Closed cMadan closed 9 years ago

cMadan commented 9 years ago

In the FAQ (http://www.mindboggle.info/faq/labels.html), there is some rationale outlined for combining some of the regions that are delineated in the DKT atlas, e.g., combining the three inferior frontal regions into a single region. However, in the example mindboggle output, it appears that the three regions are not combined (e.g., thickinthehead_per_freesurfer_cortex_label.csv). I can see that it is currently an open question of which is better, i.e., 31 or 25 cortical regions (https://neurostars.org/p/2680/). However, that post does indicate that mindboggle currently outputs 25 regions.

Is this an discrepancy in the current output vs. FAQ due to a change to using 31 regions instead?
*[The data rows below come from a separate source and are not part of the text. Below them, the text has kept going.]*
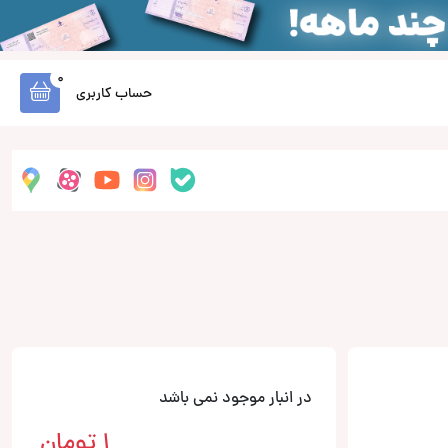
0
حساب کاربری
در انبار موجود نمی باشد
1
تومان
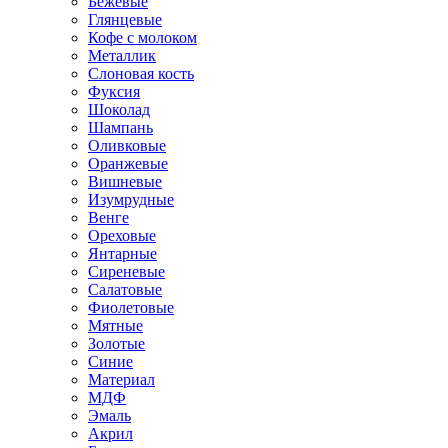
Бежевые
Глянцевые
Кофе с молоком
Металлик
Слоновая кость
Фуксия
Шоколад
Шампань
Оливковые
Оранжевые
Вишневые
Изумрудные
Венге
Ореховые
Янтарные
Сиреневые
Салатовые
Фиолетовые
Мятные
Золотые
Синие
Материал
МДФ
Эмаль
Акрил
Perhaps a solution to this would be to default to one set of regions (31 vs. 25), but allow the user to specify if they want the other as a flag when running mindboggle? In either case, the FAQ should be updated to match the current output of mindboggle.

Part of my interest in using mindboggle was to see how cortical thickness estimates would look in the DKT-25 protocol, so I wanted to see an example output that included both sets (i.e., FreeSurfer would use the 31 regions still, mindboggle would provide the 25 regions, calculated from the same participant.

binarybottle commented 9 years ago

Thank you very much! I have confirmed in Neurostars that Mindboggle's default is 31 cortical surface labels per hemisphere, and I have revised the http://mindboggle.info/faq/labels.html and mindboggle/mio/labels.py documentation so that they all clearly state this.

I used to have an argument where one could set the labeling protocol to either 31 or 25 labels to conduct experiments just like the one you are interested in, but found that this confused users (hence the Neurostars query). I would suggest using the relabel_volume() function in mindboggle/guts/relabel.py to consolidate the few labels necessary to convert DKT31 to DKT25: [10,23,26,27,19,20] to [2,2,2,3,18,18](+1000 for left, +2000 for right), then run thickinthehead() on the resulting files for comparison. I am very interested to hear what you find!